Without any of the pictures, set down the data below exactly.

....

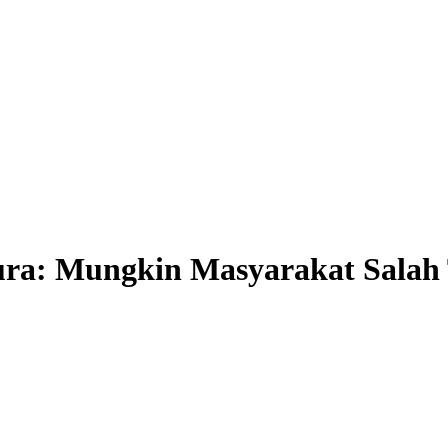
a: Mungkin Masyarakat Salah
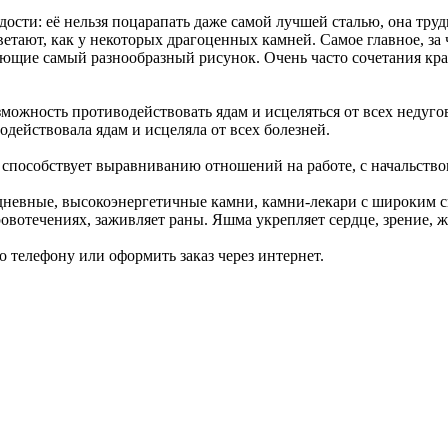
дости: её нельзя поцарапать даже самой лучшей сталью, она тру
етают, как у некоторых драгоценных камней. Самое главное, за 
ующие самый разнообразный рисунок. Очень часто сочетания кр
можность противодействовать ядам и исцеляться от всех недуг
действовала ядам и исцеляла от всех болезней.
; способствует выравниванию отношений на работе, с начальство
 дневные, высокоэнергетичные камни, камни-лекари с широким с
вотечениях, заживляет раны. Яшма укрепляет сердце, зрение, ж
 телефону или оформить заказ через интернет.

....

◆ YOUR SOLUTION:
a: Mungkin Masyarakat Salah
дости: её нельзя поцарапать даже самой лучшей сталью, она тру
етают, как у некоторых драгоценных камней. Самое главное, за 
ующие самый разнообразный рисунок. Очень часто сочетания кр
можность противодействовать ядам и исцеляться от всех недуг
действовала ядам и исцеляла от всех болезней.
; способствует выравниванию отношений на работе, с начальство
 дневные, высокоэнергетичные камни, камни-лекари с широким с
вотечениях, заживляет раны. Яшма укрепляет сердце, зрение, ж
 телефону или оформить заказ через интернет.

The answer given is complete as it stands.